> [DATASET CONTENT]:

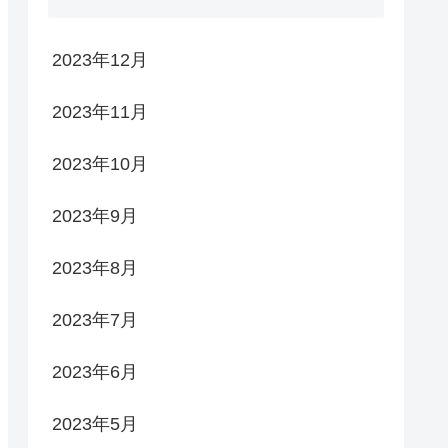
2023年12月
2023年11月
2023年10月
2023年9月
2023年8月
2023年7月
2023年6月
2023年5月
==
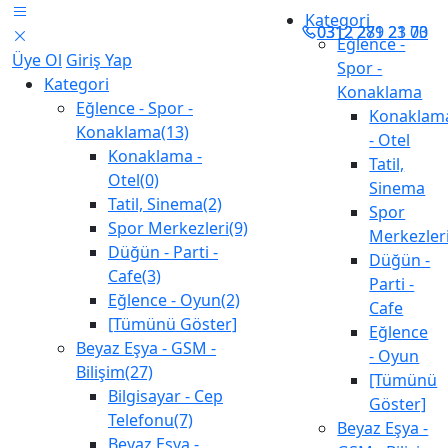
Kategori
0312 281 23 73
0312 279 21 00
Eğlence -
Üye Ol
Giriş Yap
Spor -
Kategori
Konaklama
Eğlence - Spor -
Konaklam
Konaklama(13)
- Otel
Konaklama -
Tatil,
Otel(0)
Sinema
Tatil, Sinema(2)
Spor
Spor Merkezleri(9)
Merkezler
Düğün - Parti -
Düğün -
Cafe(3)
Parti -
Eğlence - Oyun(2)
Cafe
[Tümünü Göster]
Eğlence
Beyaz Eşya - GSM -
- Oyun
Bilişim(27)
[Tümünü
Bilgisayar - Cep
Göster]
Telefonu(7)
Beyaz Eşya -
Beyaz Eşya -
---
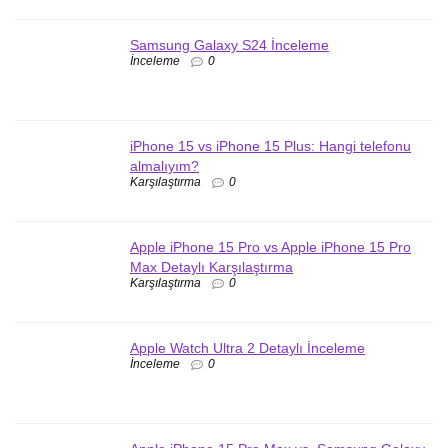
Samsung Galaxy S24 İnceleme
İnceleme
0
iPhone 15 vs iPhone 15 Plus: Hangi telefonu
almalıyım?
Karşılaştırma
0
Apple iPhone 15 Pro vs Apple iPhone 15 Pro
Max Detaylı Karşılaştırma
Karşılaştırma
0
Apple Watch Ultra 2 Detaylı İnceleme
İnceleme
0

> [ASSIGNMENT]:
Determine how many lines in the entries above contain the word "Apple", and respond with the number alone.

> [RESULT OF THE TASK]:
2